[Opening The data section]

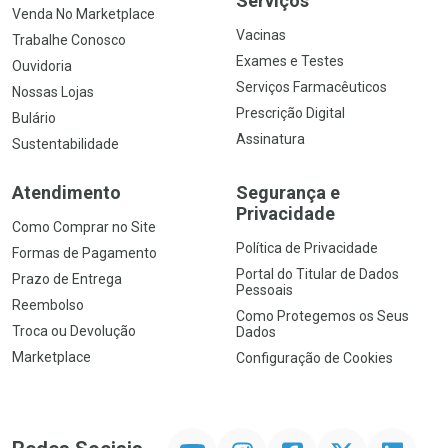
Serviços
Venda No Marketplace
Vacinas
Trabalhe Conosco
Exames e Testes
Ouvidoria
Serviços Farmacêuticos
Nossas Lojas
Prescrição Digital
Bulário
Assinatura
Sustentabilidade
Atendimento
Segurança e
Privacidade
Como Comprar no Site
Política de Privacidade
Formas de Pagamento
Portal do Titular de Dados
Prazo de Entrega
Pessoais
Reembolso
Como Protegemos os Seus
Troca ou Devolução
Dados
Marketplace
Configuração de Cookies
YouTube
Instagram
Facebook
Twitter
Linkedin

[Closing The data section]

What is required »
In the data above, copy every line where the string "Privacidade" appears.

Exercise result »
Privacidade
Política de Privacidade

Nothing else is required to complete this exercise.